Más serio aún es lo que viene después, que es el rápido regreso de la realidad por la puerta de atrás. Esa inmigración ilegal o esos refugiados que no son tales, sino que llegan en números crecientes en fraude de ley, no terminan de integrarse en muchos casos y en bastantes siguen, ya puestos, con la inercia de la ilegalidad más o menos grave; y hay casos, finalmente, como los de Niza o la decapitación del profesor Samuel Paty, que estallan en terrorismo islamista. Antes de que empiecen ustedes a gritarme que eso son excepciones, déjenme recordar que, justo por cerrar los ojos a tantísimos casos aislados, todo el peso obstinado de los hechos -que podría repartirse y matizarse- cae y caerá a favor de los pocos partidos o intelectuales que denuncian esas cuestiones expulsadas del debate y la reflexión.

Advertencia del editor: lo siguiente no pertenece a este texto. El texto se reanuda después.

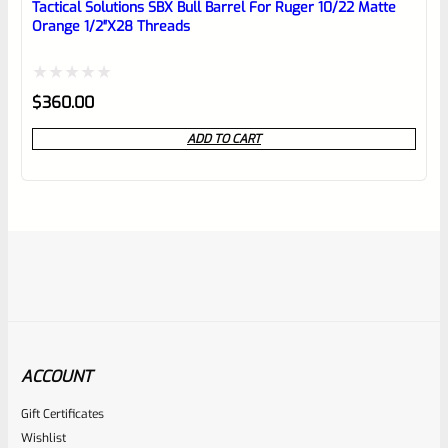
Tactical Solutions SBX Bull Barrel For Ruger 10/22 Matte
Orange 1/2″x28 Threads
Rated
$
360.00
0
ADD TO CART
out
of
5
ACCOUNT
Gift Certificates
Tactical Solutions
Wishlist
SKU
TS-10BAR-BSBX-MB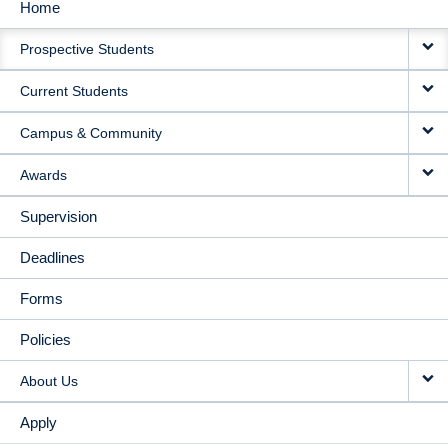
Home
MAIN
Prospective Students
NAVIGATION
Current Students
Campus & Community
Awards
Supervision
Deadlines
Forms
Policies
About Us
Apply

La censura de lo políticamente correcto, en definitiva, otorga una fuerza insoslayable a quienes se zafan de ella, en principio pagando un precio, pero a larga cobrando hasta los intereses de demora. "El tiempo y yo contra otros dos", decía Carlos V, para ponderar el valor de la paciencia. Del mismo modo, a quien le dejan entero el campo de lo fáctico, podría decir "El tiempo, la realidad y yo contra otros tres", y tendría incluso más fuerza que el emperador. La realidad es lo último que yo regalaría a mi rival.